5.4.1. Macro Tutorial 1: Call Macros

Call macros intercept function-call syntax at compile time and replace it with arbitrary AST. When the compiler sees hello() or printf("...", args), it invokes your macro’s visit method instead of looking for a function — giving you full control over what code is generated.

This tutorial builds three progressively complex call macros:

  1. hello() — the simplest possible macro (no arguments)

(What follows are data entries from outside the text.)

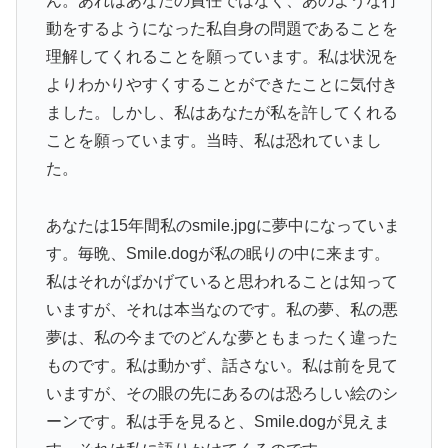
ん。あれはあなたの責任ではなく、あのような行
動をするようになった私自身の問題であることを
理解してくれることを願っています。私は状況を
よりわかりやすくすることができたことに気付き
ました。しかし、私はあなたが私を許してくれる
ことを願っています。当時、私は恐れていまし
た。
あなたは15年間私のsmile.jpgに夢中になっていま
す。毎晩、Smile.dogが私の眠りの中に来ます。
私はそれがばかげていると思われることは知って
いますが、それは本当なのです。私の夢、私の悪
夢は、私の今までのどんな夢ともまったく違った
ものです。私は動かず、話さない。私は前を見て
いますが、その眼の先にあるのは恐ろしい絵のシ
ーンです。私は手を見ると、Smile.dogが見えま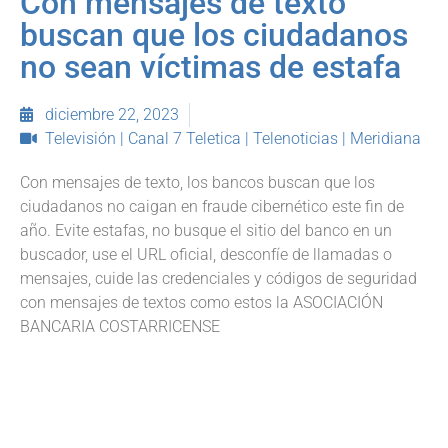
Con mensajes de texto
buscan que los ciudadanos
no sean víctimas de estafa
diciembre 22, 2023
Televisión | Canal 7 Teletica | Telenoticias | Meridiana
Con mensajes de texto, los bancos buscan que los
ciudadanos no caigan en fraude cibernético este fin de
año. Evite estafas, no busque el sitio del banco en un
buscador, use el URL oficial, desconfíe de llamadas o
mensajes, cuide las credenciales y códigos de seguridad
con mensajes de textos como estos la ASOCIACIÓN
BANCARIA COSTARRICENSE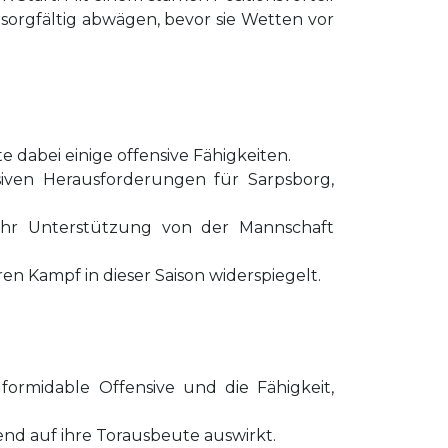
s sorgfältig abwägen, bevor sie Wetten vor
e dabei einige offensive Fähigkeiten.
siven Herausforderungen für Sarpsborg,
mehr Unterstützung von der Mannschaft
ren Kampf in dieser Saison widerspiegelt.
formidable Offensive und die Fähigkeit,
dend auf ihre Torausbeute auswirkt.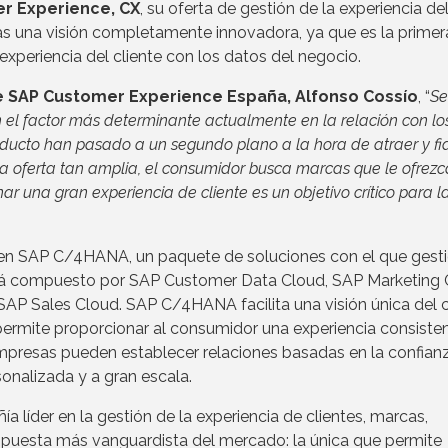
r Experience, CX
, su oferta de gestión de la experiencia de
as una visión completamente innovadora, ya que es la primer
experiencia del cliente con los datos del negocio.
 SAP Customer Experience España, Alfonso Cossío
, “
Se
 el factor más determinante actualmente en la relación con lo
roducto han pasado a un segundo plano a la hora de atraer y fid
a oferta tan amplia, el consumidor busca marcas que le ofrez
nar una gran experiencia de cliente es un objetivo crítico para l
en SAP C/4HANA, un paquete de soluciones con el que gest
está compuesto por SAP Customer Data Cloud, SAP Marketing 
P Sales Cloud. SAP C/4HANA facilita una visión única del c
permite proporcionar al consumidor una experiencia consiste
empresas pueden establecer relaciones basadas en la confianz
sonalizada y a gran escala.
a líder en la gestión de la experiencia de clientes, marcas,
puesta más vanguardista del mercado: la única que permite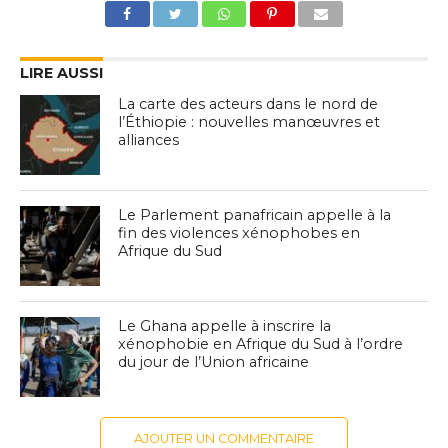
LIRE AUSSI
La carte des acteurs dans le nord de
l’Éthiopie : nouvelles manœuvres et
alliances
Le Parlement panafricain appelle à la
fin des violences xénophobes en
Afrique du Sud
Le Ghana appelle à inscrire la
xénophobie en Afrique du Sud à l’ordre
du jour de l’Union africaine
AJOUTER UN COMMENTAIRE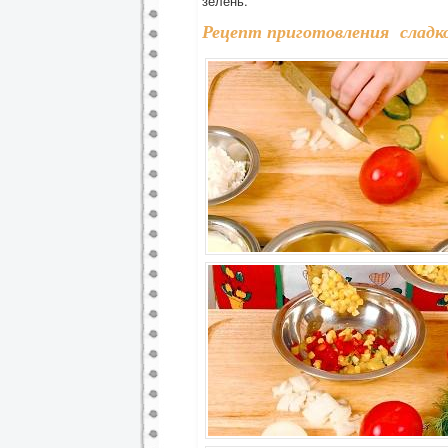
зелень.
Рецепт приготовления сладко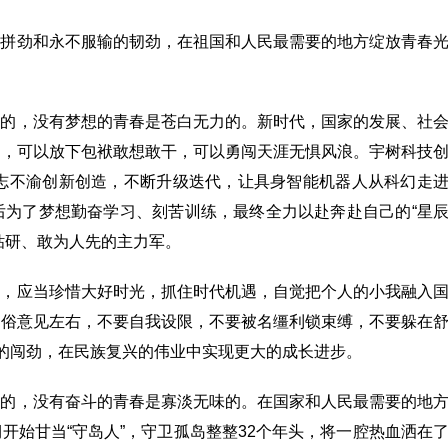
的拼劲和永不服输的韧劲，在祖国和人民最需要的地方绽放青春
梦的，没有梦想的青春是苍白无力的。新时代，国家的发展、社
想，可以放下包袱敢想敢干，可以勇闯天涯无惧风浪。宇树科技
矢志不渝创新创造，不断升级迭代，让具身智能机器人从科幻走
后为了梦想勤奋学习、刻苦训练，最终全力以赴奔赴自己的“星
钻研、敢为人先的主力军。
学，应当珍惜大好时光，抓住时代机遇，自觉把个人的小我融入
世俗意见左右，不要自我设限，不要被名缰利锁束缚，不要躲在
干的闯劲，在民族复兴的伟业中实现更大的成长进步。
斗的，没有奋斗的青春是寡淡无味的。在国家和人民最需要的地
开始甘当“守岛人”，守卫孤岛整整32个年头，将一腔热血洒在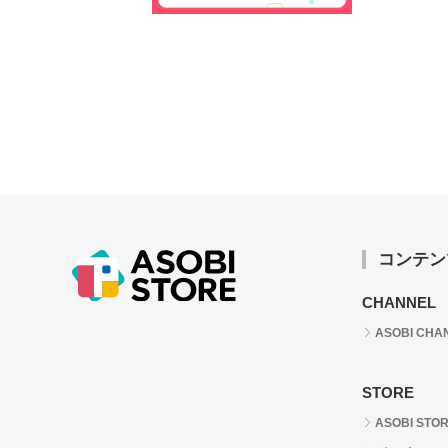
コンテン
CHANNEL
ASOBI CHA
STORE
ASOBI STO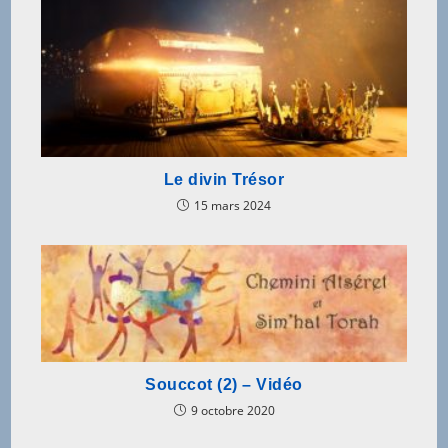
Le divin Trésor
15 mars 2024
Souccot (2) – Vidéo
9 octobre 2020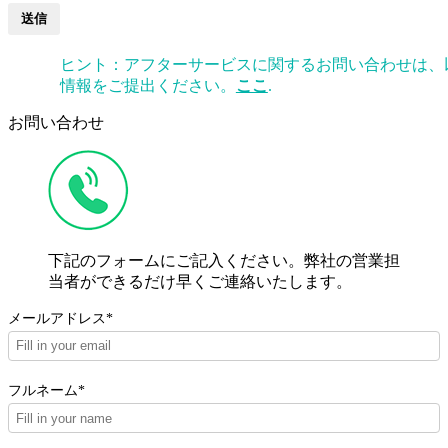
送信
ヒント：アフターサービスに関するお問い合わせは、
情報をご提出ください。
ここ
.
お問い合わせ
下記のフォームにご記入ください。弊社の営業担
当者ができるだけ早くご連絡いたします。
メールアドレス*
フルネーム*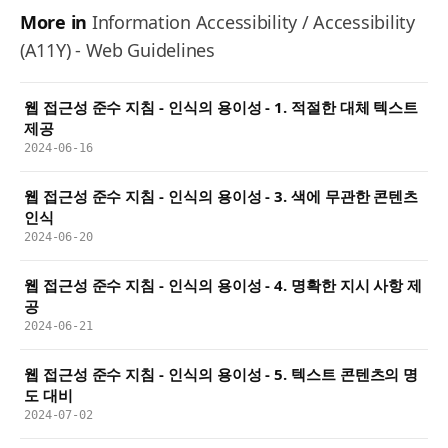
More in
Information Accessibility / Accessibility
(A11Y) - Web Guidelines
웹 접근성 준수 지침 - 인식의 용이성 - 1. 적절한 대체 텍스트
제공
2024-06-16
웹 접근성 준수 지침 - 인식의 용이성 - 3. 색에 무관한 콘텐츠
인식
2024-06-20
웹 접근성 준수 지침 - 인식의 용이성 - 4. 명확한 지시 사항 제
공
2024-06-21
웹 접근성 준수 지침 - 인식의 용이성 - 5. 텍스트 콘텐츠의 명
도 대비
2024-07-02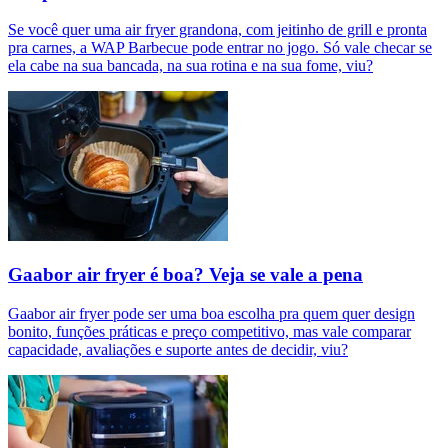
Se você quer uma air fryer grandona, com jeitinho de grill e pronta
pra carnes, a WAP Barbecue pode entrar no jogo. Só vale checar se
ela cabe na sua bancada, na sua rotina e na sua fome, viu?
Gaabor air fryer é boa? Veja se vale a pena
Gaabor air fryer pode ser uma boa escolha pra quem quer design
bonito, funções práticas e preço competitivo, mas vale comparar
capacidade, avaliações e suporte antes de decidir, viu?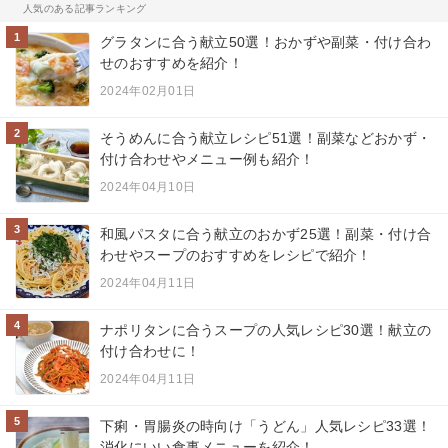
人気のある記事ランキング
1
グラタンに合う献立50選！おかずや副菜・付け合わ
せのおすすめを紹介！
2024年02月01日
2
そうめんに合う献立レシピ51選！副菜などおかず・
付け合わせやメニュー例も紹介！
2024年04月10日
3
和風パスタに合う献立のおかず25選！副菜・付け合
わせやスープのおすすめをレシピで紹介！
2024年04月11日
4
ナポリタンに合うスープの人気レシピ30選！献立の
付け合わせに！
2024年04月11日
5
下痢・胃腸炎の時向け「うどん」人気レシピ33選！
消化にいい食事メニューを紹介！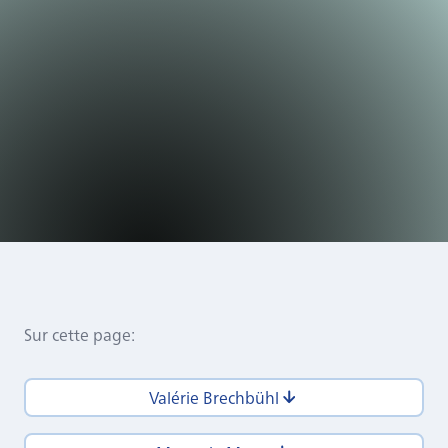
Sur cette page
:
Valérie Brechbühl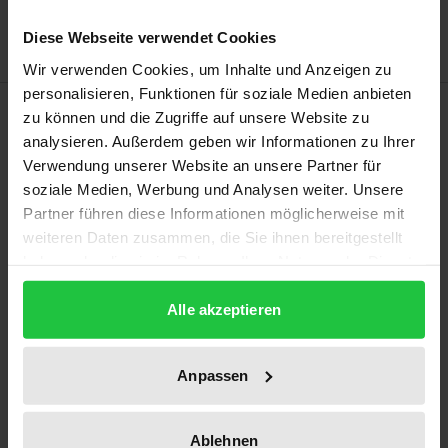
Hinweise zu Versandkosten
Diese Webseite verwendet Cookies
Wir verwenden Cookies, um Inhalte und Anzeigen zu
personalisieren, Funktionen für soziale Medien anbieten
Beschreibung
zu können und die Zugriffe auf unsere Website zu
analysieren. Außerdem geben wir Informationen zu Ihrer
Verwendung unserer Website an unsere Partner für
Mit der Publikation der Broschüre
Die Lage der
soziale Medien, Werbung und Analysen weiter. Unsere
europäischen Rechtswissenschaft
wollte Schmitt sich
Partner führen diese Informationen möglicherweise mit
als Autor nach 1945 gleichsam neu erfinden und
weiteren Daten zusammen, die Sie ihnen bereitgestellt
sein einige Monate später erschienenes Spätwerk
haben oder die sie im Rahmen Ihrer Nutzung der Dienste
Der Nomos der Erde ankündigen. Das folgende
gesammelt haben.
Buch sucht einen produktiven Umgang mit diesem
Alle akzeptieren
hermeneutisch voraussetzungsvollen, strategischen
Text, indem es die Fassung von 1950 neu übersetzt,
Anpassen
historisch-philologisch kommentiert und in einem
dritten Schritt dann plurale Auseinandersetzungen,
Ablehnen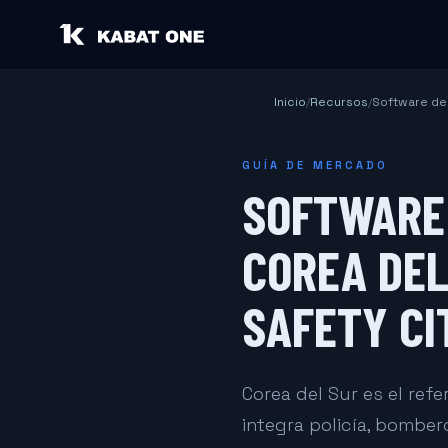
Inicio
/
Recursos
/
Software de 
GUÍA DE MERCADO
SOFTWARE 
COREA DEL
SAFETY CI
Corea del Sur es el ref
integra policía, bombe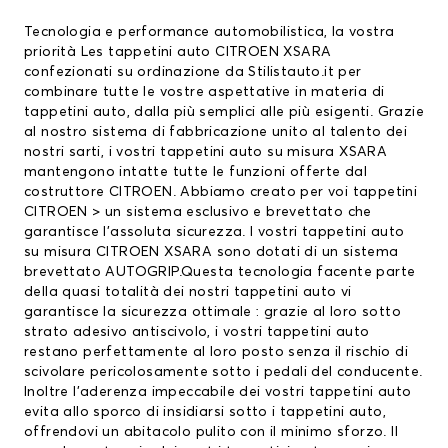
Tecnologia e performance automobilistica, la vostra
priorità Les
tappetini auto
CITROEN XSARA
confezionati su ordinazione da Stilistauto.it per
combinare tutte le vostre aspettative in materia di
tappetini auto, dalla più semplici alle più esigenti. Grazie
al nostro sistema di fabbricazione unito al talento dei
nostri sarti, i vostri tappetini auto su misura XSARA
mantengono intatte tutte le funzioni offerte dal
costruttore CITROEN. Abbiamo creato per voi
tappetini
CITROEN
> un sistema esclusivo e brevettato che
garantisce l’assoluta sicurezza. I vostri tappetini auto
su misura CITROEN XSARA sono dotati di un sistema
brevettato AUTOGRIP.Questa tecnologia facente parte
della quasi totalità dei nostri tappetini auto vi
garantisce la sicurezza ottimale : grazie al loro sotto
strato adesivo antiscivolo, i vostri tappetini auto
restano perfettamente al loro posto senza il rischio di
scivolare pericolosamente sotto i pedali del conducente.
Inoltre l’aderenza impeccabile dei vostri tappetini auto
evita allo sporco di insidiarsi sotto i tappetini auto,
offrendovi un abitacolo pulito con il minimo sforzo. Il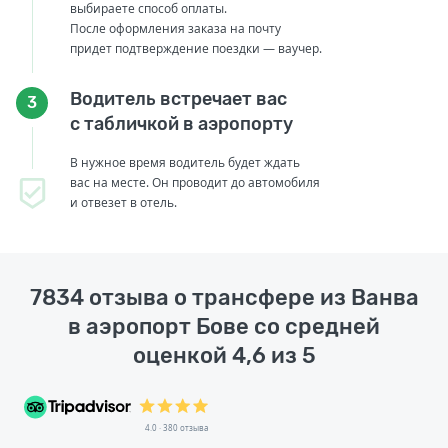
выбираете способ оплаты.
После оформления заказа на почту
придет подтверждение поездки — ваучер.
Водитель встречает вас
3
с табличкой в аэропорту
В нужное время водитель будет ждать
вас на месте. Он проводит до автомобиля
и отвезет в отель.
7834 отзыва о трансфере из Ванва
в аэропорт Бове со средней
оценкой 4,6 из 5
4.0 · 380 отзыва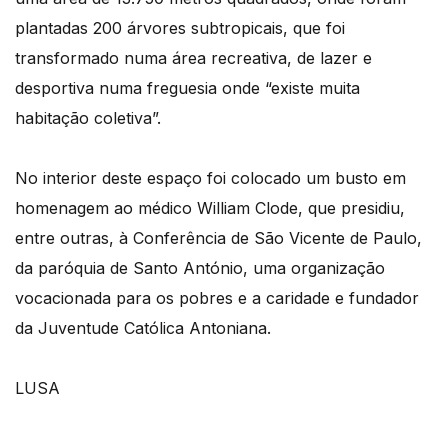
plantadas 200 árvores subtropicais, que foi
transformado numa área recreativa, de lazer e
desportiva numa freguesia onde “existe muita
habitação coletiva”.
No interior deste espaço foi colocado um busto em
homenagem ao médico William Clode, que presidiu,
entre outras, à Conferência de São Vicente de Paulo,
da paróquia de Santo António, uma organização
vocacionada para os pobres e a caridade e fundador
da Juventude Católica Antoniana.
LUSA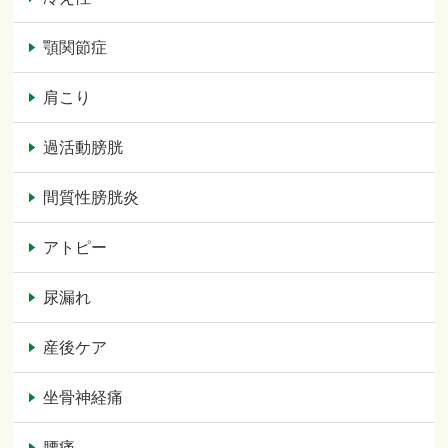
顎関節症
肩こり
過活動膀胱
間質性膀胱炎
アトピー
尿漏れ
産後ケア
坐骨神経痛
腰痛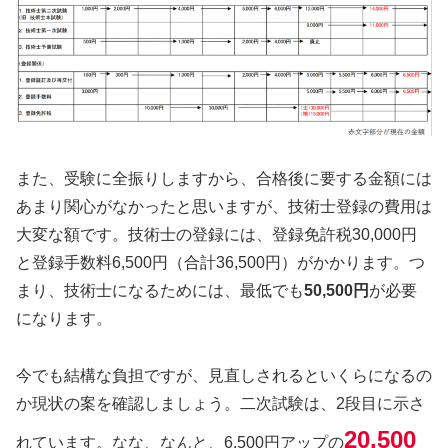
また、受験に全振りしますから、合格後に要する金額には
あまり関心がなかったと思いますが、技術士登録の費用は
大変な額です。技術士の登録には、登録免許税30,000円
と登録手数料6,500円（合計36,500円）がかかります。つ
まり、技術士になるためには、最低でも
50,500円
が必要
になります。
今でも結構な負担ですが、見直しされるといくらになるの
か現状の案を確認しましょう。二次試験は、2段目に示さ
20,500
れています。なな、なんと、6,500円アップの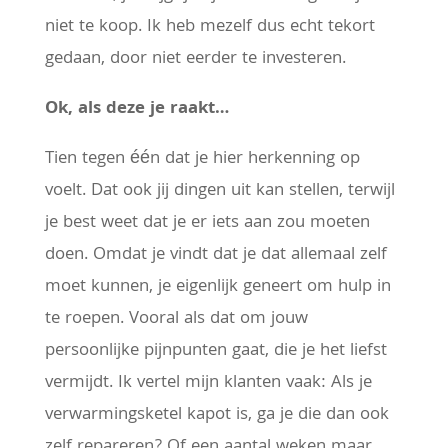
niet te koop. Ik heb mezelf dus echt tekort
gedaan, door niet eerder te investeren.
Ok, als deze je raakt…
Tien tegen één dat je hier herkenning op
voelt. Dat ook jij dingen uit kan stellen, terwijl
je best weet dat je er iets aan zou moeten
doen. Omdat je vindt dat je dat allemaal zelf
moet kunnen, je eigenlijk geneert om hulp in
te roepen. Vooral als dat om jouw
persoonlijke pijnpunten gaat, die je het liefst
vermijdt. Ik vertel mijn klanten vaak: Als je
verwarmingsketel kapot is, ga je die dan ook
zelf repareren? Of een aantal weken maar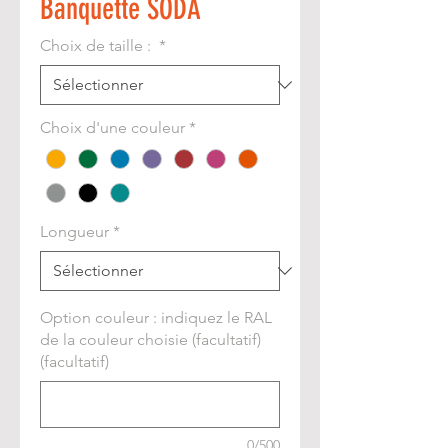
Banquette SODA
Choix de taille :
*
Choix d'une couleur
*
Longueur
*
Option couleur : indiquez le RAL
de la couleur choisie (facultatif)
(facultatif)
0/500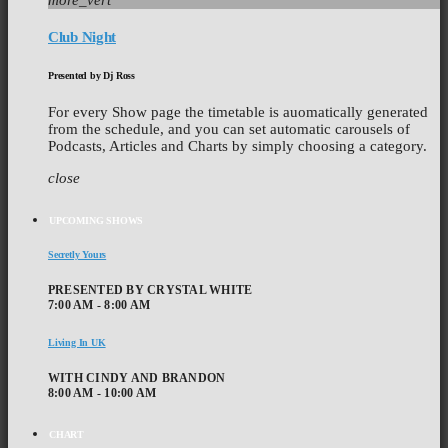
more_vert
Club Night
Presented by Dj Ross
For every Show page the timetable is auomatically generated
from the schedule, and you can set automatic carousels of
Podcasts, Articles and Charts by simply choosing a category.
close
UPCOMING SHOWS
Secretly Yours
PRESENTED BY CRYSTAL WHITE
7:00 AM - 8:00 AM
Living In UK
WITH CINDY AND BRANDON
8:00 AM - 10:00 AM
CHART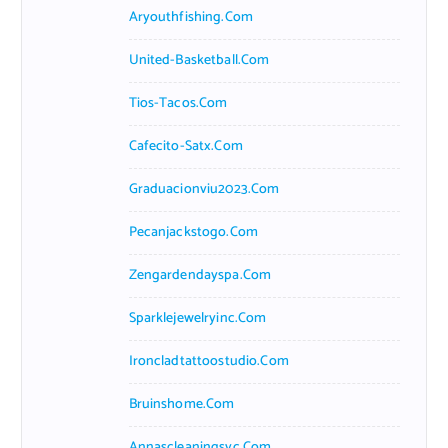
Aryouthfishing.com
United-Basketball.com
Tios-Tacos.com
Cafecito-Satx.com
Graduacionviu2023.com
Pecanjackstogo.com
Zengardendayspa.com
Sparklejewelryinc.com
Ironcladtattoostudio.com
Bruinshome.com
Annascleaningsvc.com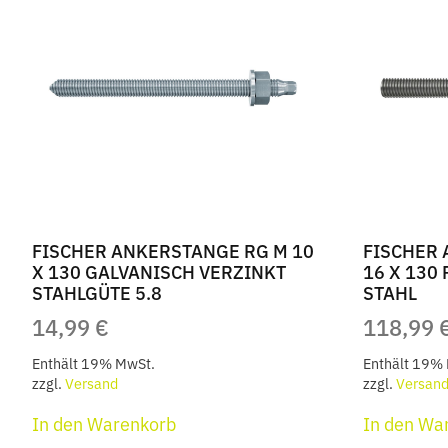
auf.
Die
Optionen
können
auf
der
Produktseite
gewählt
werden
FISCHER ANKERSTANGE RG M 10
FISCHER 
X 130 GALVANISCH VERZINKT
16 X 130
STAHLGÜTE 5.8
STAHL
14,99
€
118,99
Enthält 19% MwSt.
Enthält 19%
zzgl.
Versand
zzgl.
Versan
In den Warenkorb
In den Wa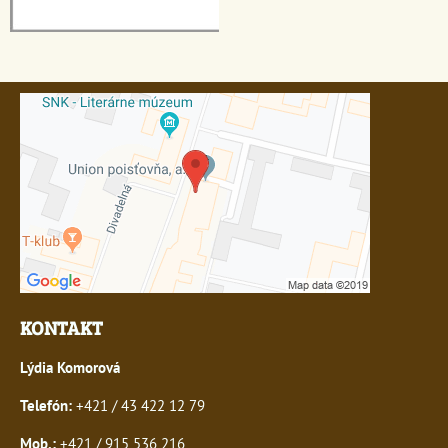
KONTAKT
Lýdia Komorová
Telefón:
+421 / 43 422 12 79
Mob.:
+421 / 915 536 216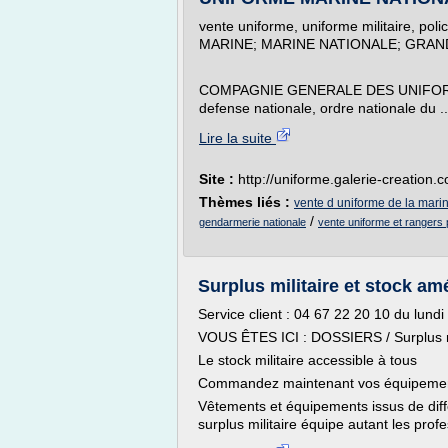
vente uniforme, uniforme militaire, pol
MARINE; MARINE NATIONALE; GRAN
COMPAGNIE GENERALE DES UNIFORMES : l
defense nationale, ordre nationale du .
Lire la suite
Site :
http://uniforme.galerie-creation.
Thèmes liés :
vente d uniforme de la mari
/
gendarmerie nationale
vente uniforme et rangers 
Surplus militaire et stock am
Service client : 04 67 22 20 10 du lund
VOUS ÊTES ICI : DOSSIERS / Surplus mi
Le stock militaire accessible à tous
Commandez maintenant vos équipement
Vêtements et équipements issus de diff
surplus militaire équipe autant les prof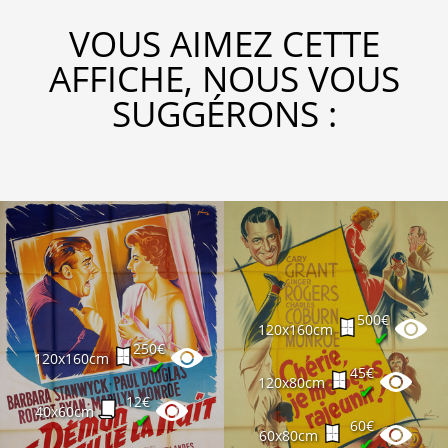
VOUS AIMEZ CETTE
AFFICHE, NOUS VOUS
SUGGÉRONS :
500€
120x160cm
✔
250€
120x160cm
✔
45€
120x80cm
✔
12€
40x60cm
✔
60€
60x80cm
✔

  2. greet("name") — argument validation and string builder construction

  3. printf(fmt, args...) — format-string parsing with argument reordering

Note

Macros cannot be used in the module that defines them. Every macro tutorial therefore has two source files: a module file containing the macro definitions and a usage file that requires the module and exercises the macros.

5.4.1.1. Prerequisites

Familiarity with daslang basics (functions, strings, control flow) is assumed. No prior macro experience is required — concepts are introduced one at a time.

Key imports used by the module:

require daslib/ast              // AST node types (ExprConstString, etc.)
require daslib/ast_boost        // AST helpers and ExpressionPtr
require daslib/templates_boost  // qmacro, $e() reification
require daslib/strings_boost    // ExprStringBuilder
require daslib/macro_boost      // [call_macro] annotation, macro_verify

5.4.1.2. Section 1 — hello(): Minimal call macro

A call macro is a class that extends AstCallMacro, annotated with [call_macro(name="...")]:

[call_macro(name="hello")]
class HelloMacro : AstCallMacro {
    def override visit(prog : ProgramPtr; mod : Module?;
            var expr : smart_ptr<ExprCallMacro>) : ExpressionPtr {
        macro_verify(length(expr.arguments) == 0, prog, expr.at,
            "hello() takes no arguments")
        return <- qmacro(print("hello, call macro!\n"))
    }
}

The visit method receives:

  • prog — the program being compiled (used for error reporting)

  • mod — the module where the call appears

  • expr — the call expression (with .arguments and .at for source location)

It returns an ExpressionPtr — the AST tree that replaces the call. qmacro(...) is a reification helper: you write normal daslang syntax inside it and it builds the corresponding AST at compile time.

Usage:

hello()   // → print("hello, call macro!\n")

5.4.1.3. Section 2 — greet(“name”): Argument validation

The greet macro validates its single argument and builds a string interpolation expression:

[call_macro(name="greet")]
class GreetMacro : AstCallMacro {
    def override visit(prog : ProgramPtr; mod : Module?;
            var expr : smart_ptr<ExprCallMacro>) : ExpressionPtr {
        macro_verify(length(expr.arguments) == 1, prog, expr.at,
            "greet() requires exactly one string argument")
        macro_verify(expr.arguments[0] is ExprConstString, prog, expr.at,
            "greet() argument must be a string literal")
        var inscope sbuilder <- new ExprStringBuilder(at = expr.at)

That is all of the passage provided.